Dear community,
I am new to RNA sequencing and unfortunately I don't know much about bioinformatics neither. I did send 6 samples to AGRF containing 2 experimental groups and a control (2 samples each group), which have been sequenced in one lane. Later we did another run with ten samples in one lane. There has been added a new experimental group (4 samples) and 2 new samples added two the 3 groups of the first sequencing (So from RNAseq1 plus RNAseq2: 3 experimental groups and a control group all containing 4 samples).

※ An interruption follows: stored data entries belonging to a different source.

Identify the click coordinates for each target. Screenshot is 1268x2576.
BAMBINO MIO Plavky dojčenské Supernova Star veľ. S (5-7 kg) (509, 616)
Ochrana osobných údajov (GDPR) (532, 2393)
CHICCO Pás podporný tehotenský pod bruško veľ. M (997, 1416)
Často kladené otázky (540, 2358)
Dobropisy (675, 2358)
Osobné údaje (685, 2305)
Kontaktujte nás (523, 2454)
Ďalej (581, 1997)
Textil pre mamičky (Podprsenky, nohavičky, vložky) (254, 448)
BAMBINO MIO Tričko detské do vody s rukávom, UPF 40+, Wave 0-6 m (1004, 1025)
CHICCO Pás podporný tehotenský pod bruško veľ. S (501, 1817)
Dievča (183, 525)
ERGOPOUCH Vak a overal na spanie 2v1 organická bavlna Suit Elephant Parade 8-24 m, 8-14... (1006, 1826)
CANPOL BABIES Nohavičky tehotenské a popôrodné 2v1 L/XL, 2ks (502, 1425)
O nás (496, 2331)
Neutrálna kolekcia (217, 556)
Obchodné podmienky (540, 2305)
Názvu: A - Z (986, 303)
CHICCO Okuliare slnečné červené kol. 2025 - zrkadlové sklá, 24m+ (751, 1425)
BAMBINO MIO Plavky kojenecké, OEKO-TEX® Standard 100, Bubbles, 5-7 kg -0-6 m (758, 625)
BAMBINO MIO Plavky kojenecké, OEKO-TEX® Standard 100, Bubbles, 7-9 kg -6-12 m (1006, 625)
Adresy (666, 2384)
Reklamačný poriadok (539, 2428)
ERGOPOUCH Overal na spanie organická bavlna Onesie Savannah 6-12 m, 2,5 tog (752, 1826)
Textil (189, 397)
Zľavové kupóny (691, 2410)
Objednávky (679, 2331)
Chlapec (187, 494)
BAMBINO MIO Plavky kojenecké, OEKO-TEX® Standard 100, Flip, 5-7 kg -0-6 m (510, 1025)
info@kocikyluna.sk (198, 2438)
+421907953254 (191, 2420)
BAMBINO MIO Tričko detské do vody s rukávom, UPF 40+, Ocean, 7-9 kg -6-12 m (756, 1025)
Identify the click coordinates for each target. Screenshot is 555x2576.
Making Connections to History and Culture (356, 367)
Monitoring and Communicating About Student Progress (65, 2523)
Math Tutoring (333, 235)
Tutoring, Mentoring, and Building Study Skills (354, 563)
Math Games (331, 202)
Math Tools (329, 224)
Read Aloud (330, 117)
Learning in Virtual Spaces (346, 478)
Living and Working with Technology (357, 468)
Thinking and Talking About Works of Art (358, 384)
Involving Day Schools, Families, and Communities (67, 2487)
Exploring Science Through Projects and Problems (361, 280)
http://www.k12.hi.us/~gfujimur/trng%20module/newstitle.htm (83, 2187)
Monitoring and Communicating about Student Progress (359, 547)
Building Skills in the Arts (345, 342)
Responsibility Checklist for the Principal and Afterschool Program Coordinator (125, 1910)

I tested for DE with EdgeR, Voom and DEseq2 using Galaxy. I have been told that I shouldn't normalize my Data beforehand. If I put all the samples together I barely get any significant changes. But if I compare samples from the second run with the controls of the first run only, I get thousands of deferentially expressed genes. So there must be a difference between Run 1 and 2. So I am wondering now if it is just not a good idea to compare samples of different runs? Or can I do some kind of Normalization to make them more comparable?
Thaks in advance, Lena
Hi Asaf, thanks for your answer. It was a stranded mRNA library Prep (PolyA selection I think). Is that what you meant? I did inform AGRF that it is a top up from the first one, so I guess it was the same- in the stuff they sent me i just found 6395 RNA lib prep on both quotes.
I don't know. You can ask for the specific protocol (you'll need it anyway). In addition, you can plot the samples using PCA to see if the second batch cluster together or with their biological relatives.